From Michael Edwards on ABC News
Cambridge goes to Coronation Street
It’s a long way from Cambridge to Coronation Street, but the world-famous university is attempting to narrow that gap by planting stories with scriptwriters at several major television soaps in a plan designed to make the university less off-putting to potential applicants. The Cambridge University communications office has written to story editors at EastEnders, Coronation Street, and Emmerdale, among others, to suggest storylines that could present the university in a more student-friendly light.
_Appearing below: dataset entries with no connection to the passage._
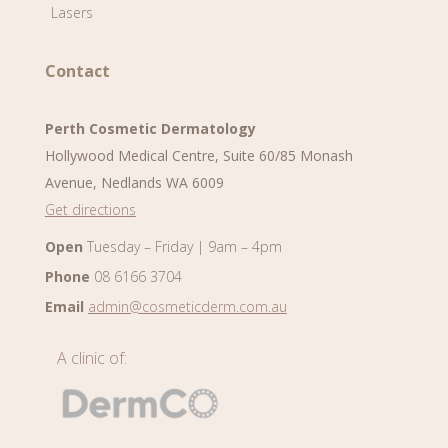
Lasers
Contact
Perth Cosmetic Dermatology
Hollywood Medical Centre, Suite 60/85 Monash
Avenue, Nedlands WA 6009
Get directions
Open
Tuesday – Friday | 9am – 4pm
Phone
08 6166 3704
Email
admin@cosmeticderm.com.au
A clinic of: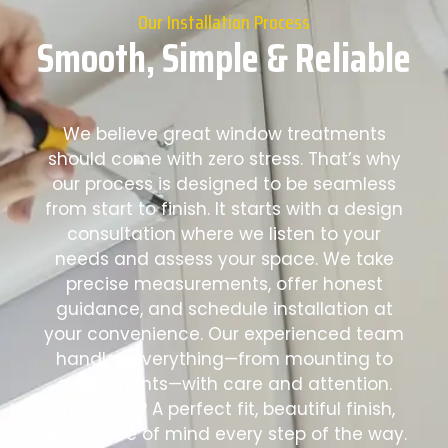
Our Installation Process
Smooth, Simple & Reliable
We believe great window treatments
should come with zero stress. That’s why
our process is designed to be seamless
from start to finish. It starts with a design
consultation where we listen to your
needs and assess your space. We take
precise measurements, offer honest
guidance, and schedule installation at
your convenience. Our experienced team
handles everything—from mounting to
adjustments—with care and attention.
The result? A perfect fit, beautiful finish,
and peace of mind every step of the way.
The move is part of the university’s efforts to tackle its elitist image and encourage students from a more diverse range of backgrounds to apply. Press officers also approached Top Gear to suggest it recreate an infamous stunt carried out by engineering students at the university who, in 1958, winched an Austin Seven on to the top of the university’s 70-feet-high Senate House. They also suggested to the writers of Doctor Who the possibility of setting some historical scenes in the Cambridge colleges.
A spokesperson for the university said it was part of a push to challenge “myths” about the university before its 800th anniversary next year. “It’s about challenging myths about studying at Cambridge. People think it’s an expensive place to study when, in fact, because of short terms and the availability of college accommodation, the bills can be lower. We have some of the most generous student-support packages around and it’s an unlimited pot: we don’t run out of cash,” he said.
The advances have so far proved fruitless and were too late with one soap: EastEnders is already featuring the story of two students, Libby Fox and Tamwar Masood, whose mothers are competing over who might make it to Cambridge or Oxford when they apply for university next year.